Orta Çağ'daki Roma Katolik Kilisesi, en güçlü pan-Avrupa kurumlarından biriydi. Onun çabaları sayesinde Batı Avrupa ülkelerinin çatışan çıkarlarını koordine etmek mümkün oldu ve içinde bulundukları bölge oldukça bütünleyici ve yekpare bir topluluğa dönüştü.
Katolik Kilisesi Tarihi
Hıristiyan inancının ana dogmalarının Orta Çağ'ın başlangıcından önce bile oluşma zamanı vardı. Konsantre bir biçimde, 325'te İznik Konseyi'nde kabul edilen Creed'de kaydedildiler. O zamandan bu yana 264 yıl geçti ve Katolik Kilisesi buna çok önemli bir ekleme yapmaya karar verdi ve sonunda Hıristiyanlığın doğu ve batı kollarını birbirinden ayırdı. Kutsal Ruh'un kaynağının sadece Baba Tanrı değil, aynı zamanda Oğul Tanrı olduğunu belirten ünlü dogmadan (589) bahsediyoruz. Büyük olasılıkla, bu hüküm Ariusçularla uzun süren bir tartışmada üstünlük sağlamak için kabul edildi. İnanç formülüne ekleyerek(“Bir Tanrı'ya inanıyorum”) ek “ve Oğul”, Orta Çağ'daki Katolik Kilisesi, Üçlü Birlik'in yeni, daha alt bir yorumunu getirdi: Oğul'un Baba'dan daha genç olduğu ortaya çıktı. her ikisi de Kutsal Ruh'un kaynaklarıdır. Bu bakış açısının tartışmalara neden olmasına rağmen, 809'da Charlemagne'nin desteğiyle nihayet Aachen Konseyi'nde yer aldı.

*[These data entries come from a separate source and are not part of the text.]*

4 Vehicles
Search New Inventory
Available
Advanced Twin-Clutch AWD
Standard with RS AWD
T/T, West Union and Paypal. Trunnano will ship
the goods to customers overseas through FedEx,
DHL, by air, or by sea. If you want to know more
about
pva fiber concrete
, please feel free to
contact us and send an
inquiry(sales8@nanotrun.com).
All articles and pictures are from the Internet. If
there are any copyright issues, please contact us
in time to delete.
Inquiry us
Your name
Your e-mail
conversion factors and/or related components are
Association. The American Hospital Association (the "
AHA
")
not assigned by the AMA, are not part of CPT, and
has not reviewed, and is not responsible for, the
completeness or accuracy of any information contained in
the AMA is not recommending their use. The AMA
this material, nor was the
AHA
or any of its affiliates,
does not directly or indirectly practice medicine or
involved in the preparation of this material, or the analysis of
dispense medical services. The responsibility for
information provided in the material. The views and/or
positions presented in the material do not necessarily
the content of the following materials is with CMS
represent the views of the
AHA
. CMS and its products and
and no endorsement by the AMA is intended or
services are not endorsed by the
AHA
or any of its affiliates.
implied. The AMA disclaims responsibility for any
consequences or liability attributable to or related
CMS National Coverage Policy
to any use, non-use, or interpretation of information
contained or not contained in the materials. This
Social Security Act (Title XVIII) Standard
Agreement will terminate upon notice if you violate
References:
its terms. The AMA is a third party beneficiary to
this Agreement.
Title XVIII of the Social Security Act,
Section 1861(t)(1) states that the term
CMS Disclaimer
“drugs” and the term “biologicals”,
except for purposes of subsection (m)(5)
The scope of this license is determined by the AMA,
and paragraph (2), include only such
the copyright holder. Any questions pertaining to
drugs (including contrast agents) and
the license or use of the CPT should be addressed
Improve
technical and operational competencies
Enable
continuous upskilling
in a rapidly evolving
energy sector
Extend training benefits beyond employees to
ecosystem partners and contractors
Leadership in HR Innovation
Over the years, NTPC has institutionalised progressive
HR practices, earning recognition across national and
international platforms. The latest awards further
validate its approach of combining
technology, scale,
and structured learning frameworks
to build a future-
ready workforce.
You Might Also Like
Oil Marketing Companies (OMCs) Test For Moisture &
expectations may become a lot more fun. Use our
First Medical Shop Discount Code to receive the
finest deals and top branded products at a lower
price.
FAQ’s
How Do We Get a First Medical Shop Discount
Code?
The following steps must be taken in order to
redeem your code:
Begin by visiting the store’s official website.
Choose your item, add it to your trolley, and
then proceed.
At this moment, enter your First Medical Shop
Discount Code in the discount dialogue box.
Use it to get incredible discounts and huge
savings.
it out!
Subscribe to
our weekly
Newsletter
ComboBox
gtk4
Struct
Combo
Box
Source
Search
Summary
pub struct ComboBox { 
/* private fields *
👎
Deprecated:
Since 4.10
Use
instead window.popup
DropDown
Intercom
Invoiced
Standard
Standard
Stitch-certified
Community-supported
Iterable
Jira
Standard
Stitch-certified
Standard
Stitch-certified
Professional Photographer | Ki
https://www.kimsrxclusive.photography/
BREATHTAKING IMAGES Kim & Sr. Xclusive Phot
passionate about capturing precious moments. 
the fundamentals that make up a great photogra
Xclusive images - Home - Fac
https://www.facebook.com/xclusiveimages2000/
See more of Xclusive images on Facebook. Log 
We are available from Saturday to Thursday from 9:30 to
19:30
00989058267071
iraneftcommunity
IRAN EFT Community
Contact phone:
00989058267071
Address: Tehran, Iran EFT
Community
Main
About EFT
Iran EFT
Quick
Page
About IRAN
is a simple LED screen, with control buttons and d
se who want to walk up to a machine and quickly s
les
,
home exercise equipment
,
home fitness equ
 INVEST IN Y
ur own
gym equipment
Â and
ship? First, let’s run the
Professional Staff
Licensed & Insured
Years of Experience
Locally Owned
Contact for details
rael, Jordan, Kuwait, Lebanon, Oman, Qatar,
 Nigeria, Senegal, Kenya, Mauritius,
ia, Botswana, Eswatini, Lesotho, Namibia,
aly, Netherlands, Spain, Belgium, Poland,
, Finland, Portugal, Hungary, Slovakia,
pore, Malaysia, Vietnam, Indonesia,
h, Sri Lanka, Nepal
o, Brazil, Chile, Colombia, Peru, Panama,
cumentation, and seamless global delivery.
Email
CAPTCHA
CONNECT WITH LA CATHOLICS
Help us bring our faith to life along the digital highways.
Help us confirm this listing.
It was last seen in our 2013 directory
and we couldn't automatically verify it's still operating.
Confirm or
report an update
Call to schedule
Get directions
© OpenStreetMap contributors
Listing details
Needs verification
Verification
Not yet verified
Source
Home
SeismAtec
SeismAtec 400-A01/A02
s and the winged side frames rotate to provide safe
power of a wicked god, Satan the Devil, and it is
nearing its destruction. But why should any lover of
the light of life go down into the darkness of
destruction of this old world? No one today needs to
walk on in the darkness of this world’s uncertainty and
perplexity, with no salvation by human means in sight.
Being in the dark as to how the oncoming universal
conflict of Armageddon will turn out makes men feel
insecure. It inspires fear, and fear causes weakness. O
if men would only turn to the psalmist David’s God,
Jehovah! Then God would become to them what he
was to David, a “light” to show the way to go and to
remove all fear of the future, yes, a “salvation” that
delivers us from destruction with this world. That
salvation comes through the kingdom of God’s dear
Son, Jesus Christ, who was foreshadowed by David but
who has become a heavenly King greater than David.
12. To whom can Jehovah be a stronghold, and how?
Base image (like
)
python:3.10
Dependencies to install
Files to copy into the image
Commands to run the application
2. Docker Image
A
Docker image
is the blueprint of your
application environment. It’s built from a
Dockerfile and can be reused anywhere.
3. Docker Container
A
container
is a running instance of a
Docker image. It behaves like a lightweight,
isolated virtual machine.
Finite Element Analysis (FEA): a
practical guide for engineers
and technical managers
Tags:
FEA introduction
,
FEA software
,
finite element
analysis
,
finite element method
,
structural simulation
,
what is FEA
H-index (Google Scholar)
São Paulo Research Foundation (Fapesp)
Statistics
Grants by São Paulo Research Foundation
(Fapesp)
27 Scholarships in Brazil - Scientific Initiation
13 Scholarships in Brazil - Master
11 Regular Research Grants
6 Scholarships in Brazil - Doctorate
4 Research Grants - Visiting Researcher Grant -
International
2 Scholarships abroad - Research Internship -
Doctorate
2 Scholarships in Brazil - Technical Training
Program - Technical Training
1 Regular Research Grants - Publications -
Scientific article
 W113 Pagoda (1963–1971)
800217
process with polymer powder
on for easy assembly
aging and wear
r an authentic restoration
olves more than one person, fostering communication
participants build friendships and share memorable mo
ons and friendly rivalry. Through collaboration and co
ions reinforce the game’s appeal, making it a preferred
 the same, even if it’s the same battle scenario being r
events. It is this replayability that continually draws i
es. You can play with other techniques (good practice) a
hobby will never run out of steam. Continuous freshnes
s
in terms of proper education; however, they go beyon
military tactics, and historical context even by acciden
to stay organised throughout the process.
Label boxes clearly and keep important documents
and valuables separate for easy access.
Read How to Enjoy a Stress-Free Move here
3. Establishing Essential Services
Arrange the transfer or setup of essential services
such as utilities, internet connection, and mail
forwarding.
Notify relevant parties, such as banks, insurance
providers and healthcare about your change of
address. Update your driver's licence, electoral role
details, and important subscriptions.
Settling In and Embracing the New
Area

Katolik Kilisesi'nin o günlerde benimsediği önemli bir yenilik daha var. Orta Çağ'da, Roma papazı Büyük Gregory 1, ilk olarak, cehennem ve cennet arasında, suçlu dürüstlerin küçük günahları için kefaret edebileceği bir ara yerin varlığı fikrini dile getirdi. Bu varsayıma dayanarak, araf dogması ortaya çıktı. Bir başka yenilik, iyi işler stokunun varsayımıydı. Bu dogmaya göre, salihler ve azizler hayatlarında o kadar çok iyilik yaparlar ki, kişisel kurtuluş için çok fazla vardır. Sonuç olarak, iyiliğin “fazlası” kilisede birikir ve daha az dürüst cemaatçileri kurtarmak için kullanılabilir. Bu fikir çok pratik bir uygulama aldı: Orta Çağ'daki Katolik Kilisesi hoşgörü satmaya başladı. 1073'ten itibaren "papa" unvanı yalnızca Roma piskoposuna ait olmaya başladı. Havarisel mirasın doktrinine göre, bir zamanlar ilk 12 havariyi yöneten havari Petrus'a ait olan tüm bu güç nitelikleri ona geçer. 1870'de bu tez, sonunda Vatikan Konseyi'nde papanın üstünlüğüne ilişkin bir dogma biçiminde kutsandı.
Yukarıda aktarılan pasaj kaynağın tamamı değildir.